A dual-mode, automated, solution-phase glycan synthesizer using preactivation-based, one-pot, multicomponent glycosylation for carbohydrate synthesis has been made. Using this synthesizer, a variety of biologically useful glycans from oligosaccharides to polysaccharides have been assembled smoothly, either in general promoter-activation mode or in light-induced activation mode. The synthesizer can also efficiently synthesize a fondaparinux pentasaccharide on the gram scale. Furthermore, a one-pot, ten-component coupling reaction has been realized with the synthesizer, and, using AMS, an astonishing 1,080-mer arabinan with a well-defined structure has been constructed successfully; this arabinan is among the largest and longest polysaccharides/biomacromolecules ever synthesized. Our work provides a powerful approach to reliably access desired homogeneous complex glycans, and is expected to have a major impact on glycobiology, carbohydrate-based therapeutics and materials science.

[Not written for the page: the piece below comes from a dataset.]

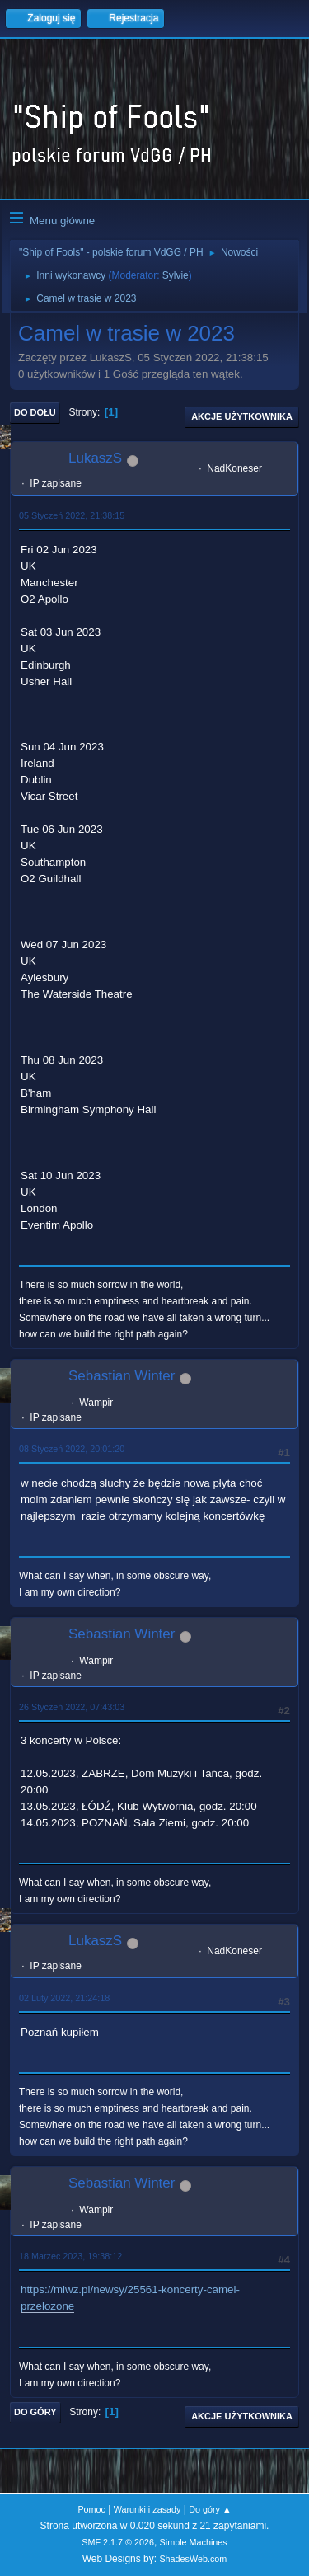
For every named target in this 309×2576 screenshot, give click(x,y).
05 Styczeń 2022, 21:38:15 (71, 515)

In addition, this method should be at least complementary to current automated solid-phase chemical and enzymatic glycan syntheses. This automated platform will not only benefit non-specialists, who will be able to assemble target glycans, but can also be applied to the streamlined synthesis of other organic molecules of interest.

Methods

The entire automated synthesis process comprises three parts: pre-automation, automation and post-automation. (1) Pre-automation: prepare various stock solutions and write the automatic synthesis program for the target molecule. Specific parameters and instructions can be modified, deleted, added, ordered and inserted as required; most of the instructions are modular or have been inserted according to our needs. (2) Automation: the synthesizer automatically executes the written project program in sequence (see Supplementary Information, section 2.2.1 for more details). The operator can pause or stop the automatic process if necessary. (3) Post-automation: preserve, summarize and analyse the automated synthesis results. The reactor is then disassembled and the reaction mixture subjected to manual separation and purification. The main differences between conditions used for synthesizing different target compounds are activation system, activation temperature, reaction temperature and time, but the overall automated process is essentially the same. In the general activation mode, the activation system used is Ph2SO/Tf2O or p-TolSCl/AgOTf. In the light-induced mode, the activation system used is Umemoto’s reagent, Cu(OTf)2 and ultraviolet irradiation.